“Club Aeronautique” is a charter boat owned by Ron Overholt, a 40-year commercial pilot, and is named after Ron’s aircraft management company, Club Aeronautique, LLC. The vessel routinely charters guests in the Vero Beach, Florida area and has had challenges with black streaks and stains caused by diesel soot, particularly on the stern of the boat.
- Remove the existing black streaks and stains from the stern of the boat.
- Restore the stern’s original finish and gloss.
- Protect the stern finish from UV damage and exhaust staining.
- Make the stern easier to maintain.
- Boat Name:
- Club Aeronautique
- Ronald Overholt
- Chris-Craft; Sarasota, FL
- Vero Beach, FL
Ron reached out to us for a solution to the black streaks and exhaust stains and was looking for a coating specifically designed for gelcoat, as he acknowledged that the porosity of the gelcoat enabled the stains to settle into the surface, making them extremely difficult to remove.

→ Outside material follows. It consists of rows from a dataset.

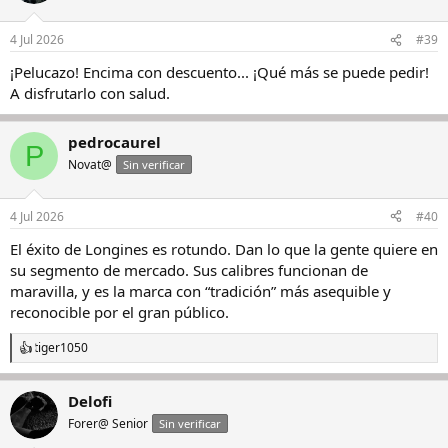
o
n
4 Jul 2026
#39
e
s
¡Pelucazo! Encima con descuento... ¡Qué más se puede pedir!
:
A disfrutarlo con salud.
pedrocaurel
P
Novat@
Sin verificar
4 Jul 2026
#40
El éxito de Longines es rotundo. Dan lo que la gente quiere en
su segmento de mercado. Sus calibres funcionan de
maravilla, y es la marca con “tradición” más asequible y
reconocible por el gran público.
tiger1050
R
e
a
Delofi
c
c
Forer@ Senior
Sin verificar
i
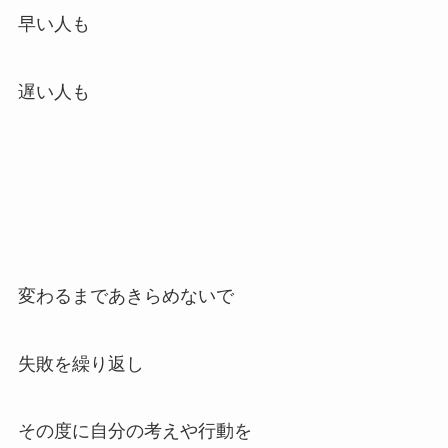
早い人も
遅い人も
変わるまであきらめないで
失敗を繰り返し
その度に自分の考えや行動を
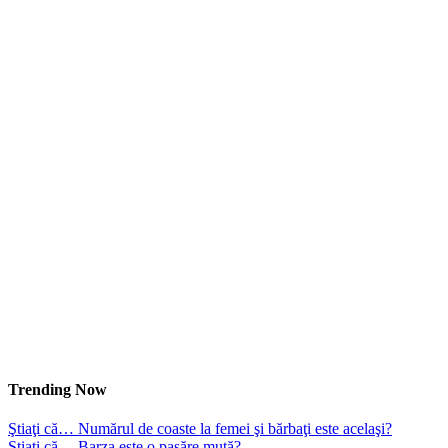
Trending Now
Ştiaţi că… Numărul de coaste la femei şi bărbaţi este acelaşi?
Ştiaţi că… Barza este o pasăre mută?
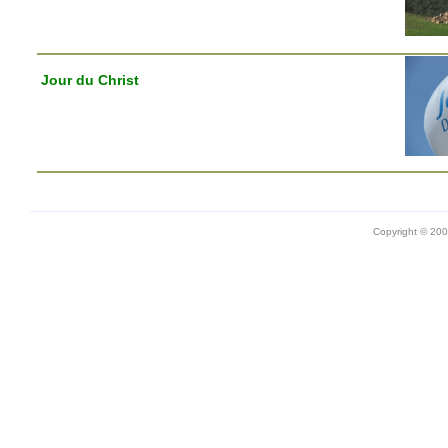
Jour du Christ
Copyright © 20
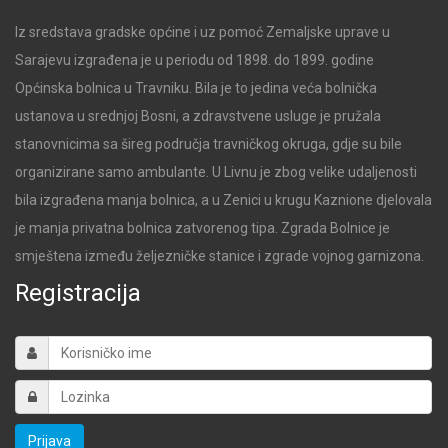
Iz sredstava gradske općine i uz pomoć Zemaljske uprave u
Sarajevu izgrađena je u periodu od 1898. do 1899. godine
Općinska bolnica u Travniku. Bila je to jedina veća bolnička
ustanova u srednjoj Bosni, a zdravstvene usluge je pružala
stanovnicima sa šireg područja travničkog okruga, gdje su bile
organizirane samo ambulante. U Livnu je zbog velike udaljenosti
bila izgrađena manja bolnica, a u Zenici u krugu Kaznione djelovala
je manja privatna bolnica zatvorenog tipa. Zgrada Bolnice je
smještena između željezničke stanice i zgrade vojnog garnizona.
Registracija
Prijava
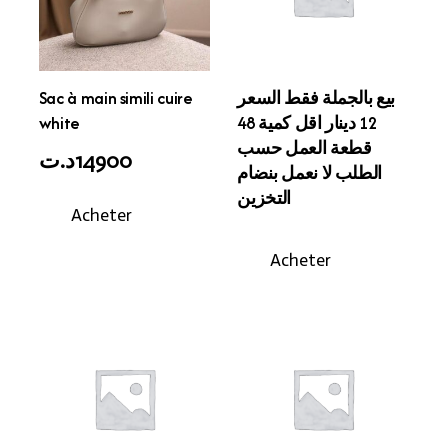
Sac à main simili cuire
بيع بالجملة فقط السعر
white
12 دينار اقل كمية 48
قطعة العمل حسب
د.ت
14900
الطلب لا نعمل بنضام
التخزين
Acheter
Acheter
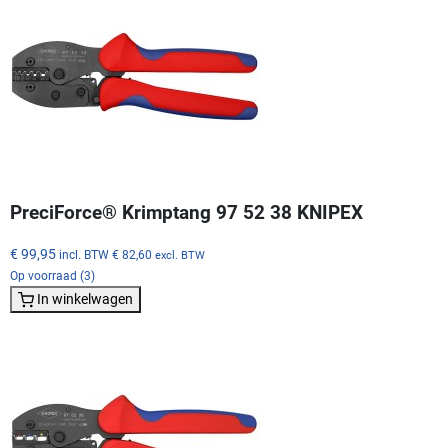
PreciForce® Krimptang 97 52 38 KNIPEX
€ 99,95
incl. BTW
€ 82,60
excl. BTW
Op voorraad (3)
In winkelwagen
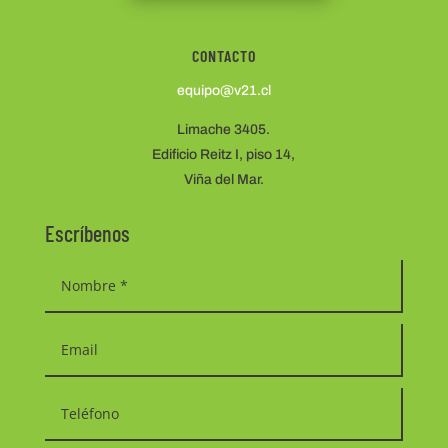
CONTACTO
equipo@v21.cl
Limache 3405.
Edificio Reitz I, piso 14,
Viña del Mar.
Escríbenos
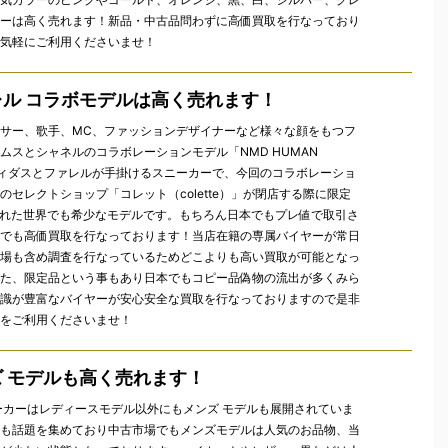
ーは高く売れます！新品・中古品問わずに高価買取を行なっており
気軽にご利用くださいませ！
レル コラボモデルは高く売れます！
サー、歌手、MC、ファッションデザイナーなど様々な顔をもつフ
ムスとシャネルのコラボレーションモデル「NMD HUMAN
ディダスとファレルが手掛けるスニーカーで、今回のコラボレーショ
のセレクトショップ「コレット（colette）」が閉店する際に限定
された世界でも希少なモデルです。もちろん日本でもプレ値で取引さ
でも高価買取を行なっております！当店在籍の専属バイヤーが常日
場も含め調査を行なっているためどこよりも高い買取が可能となっ
た、限定品という事もあり日本でもコピー品偽物の流出が多くみら
識が豊富なバイヤーが安心安全な買取を行なっておりますので是非
をご利用くださいませ！
ズ モデルも高く売れます！
ーカーはレディースモデル以外にもメンズ モデルも展開されていま
も話題を集めており中古市場でもメンズモデルは人気のお品物、当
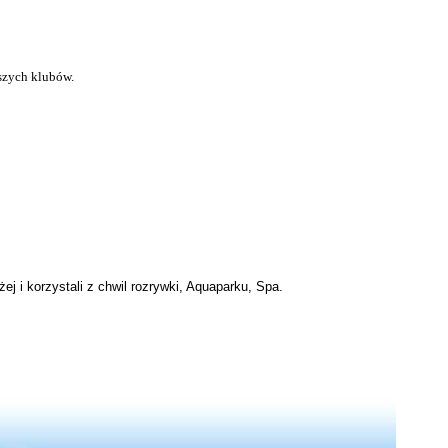
szych klubów.
j i korzystali z chwil rozrywki, Aquaparku, Spa.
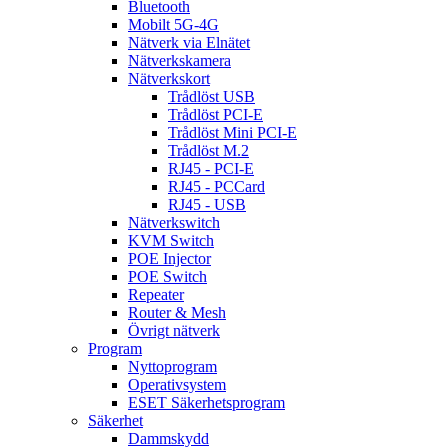
Bluetooth
Mobilt 5G-4G
Nätverk via Elnätet
Nätverkskamera
Nätverkskort
Trådlöst USB
Trådlöst PCI-E
Trådlöst Mini PCI-E
Trådlöst M.2
RJ45 - PCI-E
RJ45 - PCCard
RJ45 - USB
Nätverkswitch
KVM Switch
POE Injector
POE Switch
Repeater
Router & Mesh
Övrigt nätverk
Program
Nyttoprogram
Operativsystem
ESET Säkerhetsprogram
Säkerhet
Dammskydd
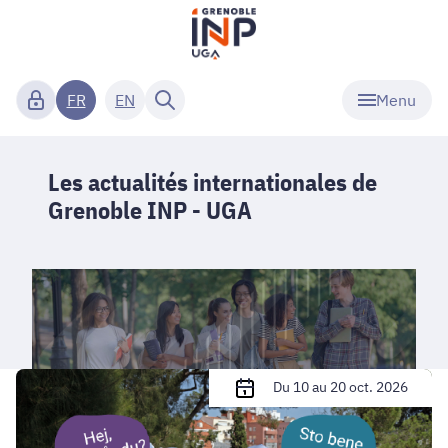
Menu
FR
EN
Les actualités internationales de
Grenoble INP - UGA
Unite!
Du 10 au 20 oct. 2026
Language
tandems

The black diesel stains occurred after every 2-hour charter and could not be removed with regular boat soap. The surface was so stained with black diesel residue that it had to be routinely buffed and polished to actually remove the stains, costing Ron a lot of time and money. Ron would apply wax to the stern after polishing it, which would give good gloss initially, however the black diesel stains were back after just one charter.
Ron purchased a Marine Ceramic Top Coating Kit – Up to 20’, as well as 50ml of Repellent Protective Layer (RPL). The coating was applied by Ron’s detailers at Cracker Boy Boat Works in Fort Pierce, who followed the directions for the Top Coating Kit step-by-step.
- The detailers washed the stern of the boat thoroughly with Glidecoat Nano Wash to remove any surface debris and salt to prepare the surface to be compounded. Although the diesel soot stains were not completely removed by the wash, the surface was smooth and uniform.
- The surface was compounded using Glidecoat Nano Compound Medium Cut and a machine buffer with a medium cut foam pad. This step removed the diesel soot stains.
- The surface was polished using Glidecoat Nano Polish and a machine buffer with a foam finishing pad, removing any remaining surface imperfections and enhancing the gloss of the surface.
- The surface was decontaminated using Glidecoat Surface Wipe, removing any remnants of compound and polish and ensuring that the surface was clean and ready to be ceramic coated.
- The detailers applied two coats of Glidecoat Marine Ceramic Coating to the stern, allowing for at least an hour between coats. The Marine Ceramic Coating bonded directly to the surface, filling microscopic pores in the gelcoat, and making it resistant to UV damage and basic staining.
- After allowing time for the Marine Ceramic Coating to begin the curing process, the team then applied one coat of Glidecoat Repellent Protective Layer (RPL), enhancing the self-cleaning of the surface and making it oleophobic (oil resistant). This step was completed in order to repel diesel soot buildup and make exhaust stains much easier to remove going forward.